Ela não olhou para cima. Seu silêncio, ao invés de resposta, foi um estalo. Ele respirou fundo, cruzando os braços.

“Eu estou falando com você.”

Ela parou de escrever, levantando os olhos devagar. Ele odiava aquele olhar. Não porque era duro ou agressivo, mas porque estava calmo demais. Como se ele fosse um detalhe, e não o centro da vida dela.

“Eu preciso disso.”

“Precisa? Por quê?” — Ele deu um passo à frente, a voz mais afiada do que queria. — “De que você precisa tanto que eu não posso te dar?”

Ela fechou o diário devagar, como se estivesse lidando com algo frágil.

“Você não entenderia.”

E foi aí que ele perdeu. Não sabia dizer se era raiva, orgulho ferido ou apenas a necessidade de provar que ele tinha controle. Mas em dois passos ele estava diante dela, a mão arrancando o diário antes que ela pudesse reagir.

“Não!” — O grito dela encheu o quarto, quebrando o silêncio como vidro.

Ele ignorou. Abriu o diário e começou a ler. As palavras eram como ferrugem em seus olhos. Ela havia escrito sobre ele. Sobre o vazio. Sobre a escuridão que ele fazia crescer dentro dela sem perceber. Cada frase era um golpe invisível, palavras que ele não sabia que existiam — ou que se recusava a enxergar.

“Você escreve isso em vez de falar comigo? Isso é o que você pensa de mim?!”

“Isso não é sobre você!” — Ela gritou, a voz quebrada pela urgência. — “São as minhas palavras! Minha vida!”

“Isso não significa nada!”

Ele rasgou a primeira página. O som seco ecoou pelo quarto, e o fogo na lareira estalou como em resposta. Ela engasgou num soluço, dando um passo à frente, as mãos estendidas.

“Não! Por favor, não faz isso!”

Ele olhou para a página rasgada em sua mão. Por um instante, algo dentro dele hesitou. Mas a raiva o empurrou para frente. Antes que pudesse pensar, ele atirou a folha na lareira. O papel flutuou por um segundo, como uma pena, antes de ser devorado pelas chamas.

“Para! Para, por favor!” — Ela correu até ele, mas ele a empurrou para trás.

“Isso é só papel! Só tinta!” — Ele rasgou outra página. E mais uma. Jogou ambas no fogo, cada pedaço iluminando o quarto por uma fração de segundo antes de virar cinzas.

Ela caiu de joelhos, os olhos fixos na lareira, o rosto iluminado pelo fogo.

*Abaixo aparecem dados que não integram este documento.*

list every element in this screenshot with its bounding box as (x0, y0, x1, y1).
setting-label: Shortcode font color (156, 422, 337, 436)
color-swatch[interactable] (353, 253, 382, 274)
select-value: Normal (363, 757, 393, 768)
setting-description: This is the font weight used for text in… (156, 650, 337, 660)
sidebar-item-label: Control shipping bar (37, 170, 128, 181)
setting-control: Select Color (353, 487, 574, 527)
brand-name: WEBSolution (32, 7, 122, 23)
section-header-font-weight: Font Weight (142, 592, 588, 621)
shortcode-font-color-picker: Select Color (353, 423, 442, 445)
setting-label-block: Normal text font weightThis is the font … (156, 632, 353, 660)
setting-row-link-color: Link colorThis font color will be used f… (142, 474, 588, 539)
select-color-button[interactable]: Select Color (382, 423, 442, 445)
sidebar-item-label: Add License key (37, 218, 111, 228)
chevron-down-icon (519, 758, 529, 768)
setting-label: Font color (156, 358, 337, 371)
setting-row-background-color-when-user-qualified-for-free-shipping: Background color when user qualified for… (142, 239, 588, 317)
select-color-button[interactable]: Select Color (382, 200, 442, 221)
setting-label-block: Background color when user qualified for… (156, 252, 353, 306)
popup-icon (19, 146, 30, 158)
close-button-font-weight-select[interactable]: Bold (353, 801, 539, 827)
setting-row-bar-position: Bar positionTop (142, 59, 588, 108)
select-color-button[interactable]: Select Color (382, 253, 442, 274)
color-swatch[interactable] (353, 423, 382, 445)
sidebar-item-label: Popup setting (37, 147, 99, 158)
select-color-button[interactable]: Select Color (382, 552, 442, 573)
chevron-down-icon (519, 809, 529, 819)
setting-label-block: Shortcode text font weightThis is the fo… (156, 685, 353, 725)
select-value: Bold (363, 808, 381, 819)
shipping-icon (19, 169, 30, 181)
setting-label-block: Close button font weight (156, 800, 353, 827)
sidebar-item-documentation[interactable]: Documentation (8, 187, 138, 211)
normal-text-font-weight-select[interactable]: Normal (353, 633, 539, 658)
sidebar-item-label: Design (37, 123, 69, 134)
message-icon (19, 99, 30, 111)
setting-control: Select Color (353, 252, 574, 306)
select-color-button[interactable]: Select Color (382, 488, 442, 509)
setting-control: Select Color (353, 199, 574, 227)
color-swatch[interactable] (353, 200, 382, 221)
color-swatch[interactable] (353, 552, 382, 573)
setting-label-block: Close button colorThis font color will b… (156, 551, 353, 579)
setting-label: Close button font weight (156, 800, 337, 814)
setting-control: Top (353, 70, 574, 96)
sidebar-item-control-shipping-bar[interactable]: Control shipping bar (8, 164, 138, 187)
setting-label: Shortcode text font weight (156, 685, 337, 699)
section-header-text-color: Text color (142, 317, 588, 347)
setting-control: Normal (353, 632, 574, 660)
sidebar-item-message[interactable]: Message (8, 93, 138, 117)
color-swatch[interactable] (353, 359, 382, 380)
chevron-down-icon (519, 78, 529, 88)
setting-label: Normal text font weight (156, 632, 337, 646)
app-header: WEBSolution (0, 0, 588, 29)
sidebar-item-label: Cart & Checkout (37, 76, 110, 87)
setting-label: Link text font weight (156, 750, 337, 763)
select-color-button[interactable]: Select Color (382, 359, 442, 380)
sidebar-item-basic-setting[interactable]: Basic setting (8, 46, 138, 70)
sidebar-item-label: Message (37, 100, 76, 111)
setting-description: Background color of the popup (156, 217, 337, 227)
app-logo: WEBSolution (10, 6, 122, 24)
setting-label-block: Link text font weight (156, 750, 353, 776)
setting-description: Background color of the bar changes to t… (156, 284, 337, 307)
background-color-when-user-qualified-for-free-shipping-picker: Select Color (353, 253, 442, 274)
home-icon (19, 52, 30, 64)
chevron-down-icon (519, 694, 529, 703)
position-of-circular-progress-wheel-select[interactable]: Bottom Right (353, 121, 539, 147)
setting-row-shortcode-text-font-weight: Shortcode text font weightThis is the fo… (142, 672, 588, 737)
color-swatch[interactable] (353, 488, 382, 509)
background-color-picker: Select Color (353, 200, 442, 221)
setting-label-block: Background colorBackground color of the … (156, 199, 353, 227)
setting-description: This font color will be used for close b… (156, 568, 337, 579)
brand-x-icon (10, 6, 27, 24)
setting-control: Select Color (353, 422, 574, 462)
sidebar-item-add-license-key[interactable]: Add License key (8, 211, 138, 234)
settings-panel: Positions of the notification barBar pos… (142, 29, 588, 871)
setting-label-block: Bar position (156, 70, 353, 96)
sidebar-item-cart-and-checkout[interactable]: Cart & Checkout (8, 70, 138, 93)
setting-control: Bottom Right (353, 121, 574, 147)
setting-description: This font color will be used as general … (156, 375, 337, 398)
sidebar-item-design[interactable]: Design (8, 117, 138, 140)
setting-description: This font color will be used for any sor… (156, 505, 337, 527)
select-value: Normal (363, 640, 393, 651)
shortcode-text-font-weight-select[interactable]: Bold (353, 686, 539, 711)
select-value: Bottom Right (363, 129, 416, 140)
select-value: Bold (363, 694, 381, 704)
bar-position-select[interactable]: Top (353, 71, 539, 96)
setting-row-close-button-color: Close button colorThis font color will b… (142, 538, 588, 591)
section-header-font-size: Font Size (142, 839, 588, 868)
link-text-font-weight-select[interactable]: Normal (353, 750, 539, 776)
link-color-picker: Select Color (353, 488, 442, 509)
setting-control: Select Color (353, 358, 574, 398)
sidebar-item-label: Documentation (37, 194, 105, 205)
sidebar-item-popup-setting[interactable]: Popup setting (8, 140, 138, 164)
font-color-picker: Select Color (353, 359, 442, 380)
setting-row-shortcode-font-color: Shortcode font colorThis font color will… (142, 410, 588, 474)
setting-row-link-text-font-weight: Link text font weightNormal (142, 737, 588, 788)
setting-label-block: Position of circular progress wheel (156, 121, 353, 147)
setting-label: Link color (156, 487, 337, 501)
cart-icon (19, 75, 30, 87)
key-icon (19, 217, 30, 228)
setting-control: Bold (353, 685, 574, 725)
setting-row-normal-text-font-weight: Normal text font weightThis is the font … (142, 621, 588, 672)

“Você está me matando…” — A voz dela saiu num sussurro, engasgada, como se cada palavra a rasgasse por dentro.

Ele congelou. O som dela, tão baixo e quebrado, o atingiu mais forte do que qualquer grito poderia. Por um segundo, ele viu a mulher que ele conhecia — ou achava que conhecia — desmoronar ali mesmo, no tapete desgastado do quarto. Ela tentava juntar as páginas rasgadas do chão, os dedos trêmulos demais para segurá-las.

O fogo rugia na lareira, iluminando seu rosto de uma maneira que ele nunca esqueceria. Seus olhos estavam vazios, secos, como se algo dentro dela tivesse se partido para sempre.

“Você destruiu o que eu sou.”

As palavras ficaram suspensas no ar. Ele soltou o resto do diário, as páginas soltas espalhando-se pelo chão como folhas mortas. O calor do fogo parecia devorá-lo também.

“Eu… eu só…”

Ele não conseguiu terminar. Não havia mais nada a ser dito. Ela não o olhou de novo. Ficou ali, de joelhos, o rosto escondido pelos cabelos enquanto o fogo consumia tudo o que restava.

E ele soube. Soube, no mais profundo de si, que não havia mais volta.